Keeping members and finding ways to lower expenses is more important than raising membership dues right now, according to an expert. Here are some ideas to consider.
Raising membership dues is often a tricky proposition, as I covered in a recent blog post. And that’s during a normal year. The past year, as we all know, has been anything but normal—and the financial hardships have made the proposition even more difficult. Added to that, what happens when your dues structure is directly tied to a percentage of your organizational members’ budgets during a year when the pandemic shut down most, if not all, of their regular in-person business?
Organizations often look for short-term solutions in situations like this, said Sheri Jacobs, FASAE, CAE, president and CEO of Avenue M Group. While a long-term strategy that usually works is to have small, incremental dues increases instead of implementing a large increase every 5 to 10 years, when faced with the current situation, associations tend to go back to familiar tactics and not think creatively, she said.

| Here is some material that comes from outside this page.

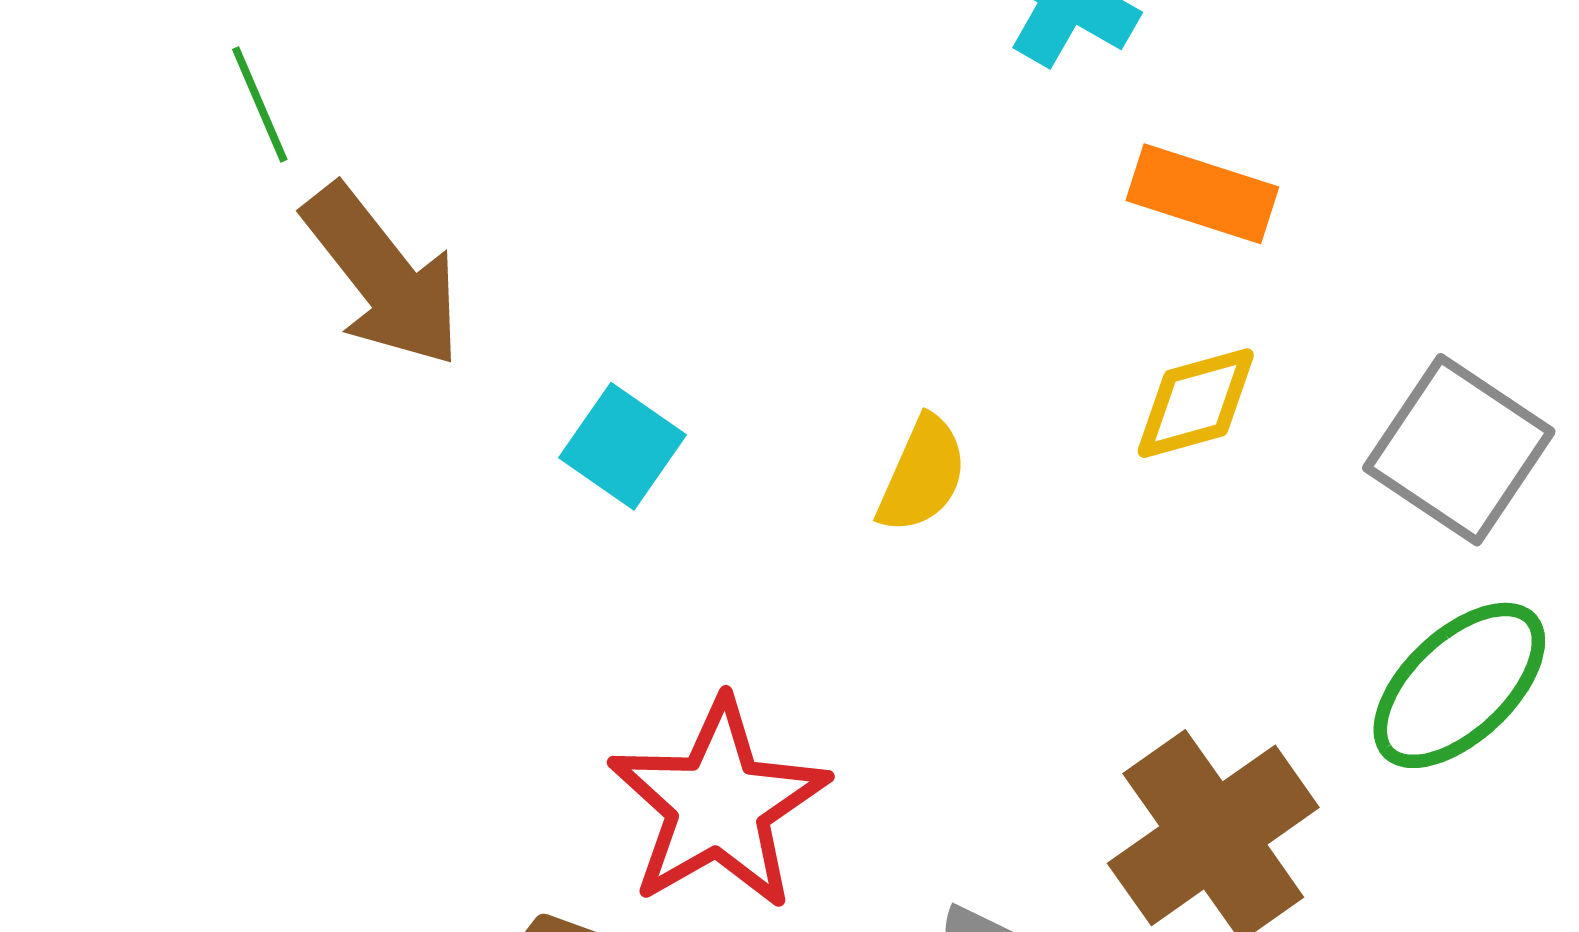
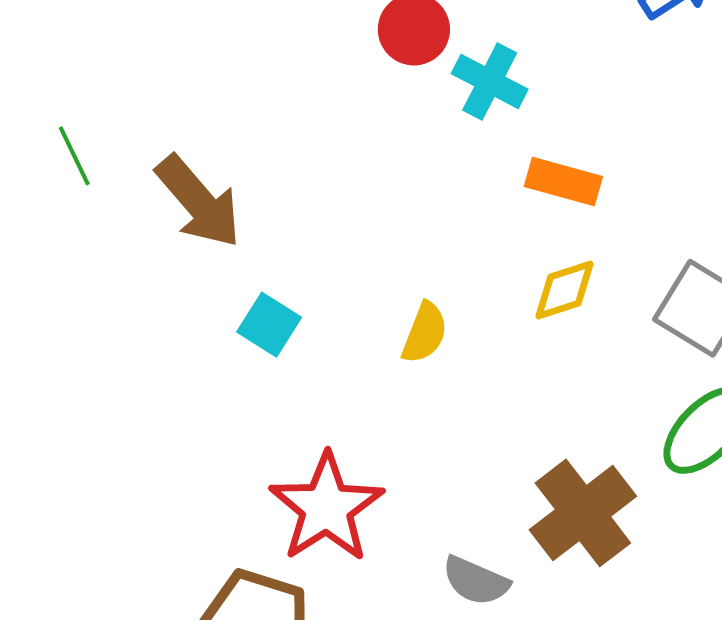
brown arrow: (383, 276) -> (199, 202), moved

Now is a good time to assess what you don’t have to spend money on until things become more stable. Look at ways to lower expenses rather than ways to raise membership dues. “You can’t squeeze money out of people that doesn’t exist,” she said. Jacobs advises keeping the members you have and pausing any dues increases—even if it means tapping into reserves.
Driving Nondues Revenue
Data shows associations are becoming increasingly more innovative and looking at ways to drive nondues revenue. Marketing General Incorporated’s fall 2020 Association Economic Outlook Report and upcoming data from its 2021 Membership Marketing Benchmarking Report show signs that associations are not only looking for creative solutions by offering different kinds of products, services, and benefits but are also open to change. For example, in MGI’s 2020 economic report, only 22 percent of respondents said that barriers to change were due to institutional resistance to risk, compared to 31 percent the year before.
One potential new revenue generator to try could be a staff-run consulting service. Benchmarking information is also popular and could be a quick way to drive nondues revenue by collecting data and creating an online access portal. The information is useful for members and they would likely be willing to pay to access it, Jacobs said. “There’s never been a better time to test any idea, no matter how outrageous it is,” she said.
Another possibility is offering a tiered approach where a lower tier of member benefits is more affordable, and the current membership is the higher tier. The risk, however, is that everyone might move to the lower tier. To counter that, Jacobs recommends thinking through what the one key benefit is that you know from past performance will keep members in the higher tier. Organizations could also consider creating a lower-cost tier for younger members. Also keep in mind that younger generations like more flexibility with payments and so installment options might be preferable for them rather than annual dues payments.
Bottom line? “Keep your members and figure out other strategies to lower expenses, much as you would do with your own household budget,” Jacobs said.